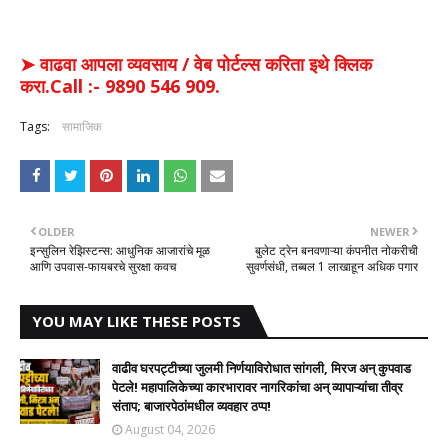
➤ वाढवा आपला व्यवसाय / वेब पोर्टल्स करिता इथे क्लिक
करा.Call :- 9890 546 909.
Tags:
सामाजिक
OLDER
NEWER
इन्सुलिन रेझिस्टन्स: आधुनिक आजारांचे मूळ
बुलेट ट्रेन बनवणाऱ्या कंपनीत नोकरीची
आणि उपवास-फायबरचे सुरक्षा कवच
सुवर्णसंधी, तब्बल 1 लाखाहून अधिक पगार
YOU MAY LIKE THESE POSTS
वाढीव घरपट्टीच्या जुलमी निर्णयाविरोधात सांगली, मिरज अन् कुपवाड
पेटले! महापालिकेच्या कारभारावर नागरिकांचा अन् व्यापाऱ्यांचा तीव्र
संताप; बाजारपेठांमधील व्यवहार ठप्प!​
August 04, 2026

▬▬▬▬▬▬

=== EXERCISE ===
Set down the data above verbatim, omitting every image.

=== YOUR SOLUTION ===
➤ वाढवा आपला व्यवसाय / वेब पोर्टल्स करिता इथे क्लिक
करा.Call :- 9890 546 909.
Tags:
सामाजिक
OLDER
NEWER
इन्सुलिन रेझिस्टन्स: आधुनिक आजारांचे मूळ
बुलेट ट्रेन बनवणाऱ्या कंपनीत नोकरीची
आणि उपवास-फायबरचे सुरक्षा कवच
सुवर्णसंधी, तब्बल 1 लाखाहून अधिक पगार
YOU MAY LIKE THESE POSTS
वाढीव घरपट्टीच्या जुलमी निर्णयाविरोधात सांगली, मिरज अन् कुपवाड
पेटले! महापालिकेच्या कारभारावर नागरिकांचा अन् व्यापाऱ्यांचा तीव्र
संताप; बाजारपेठांमधील व्यवहार ठप्प!​
August 04, 2026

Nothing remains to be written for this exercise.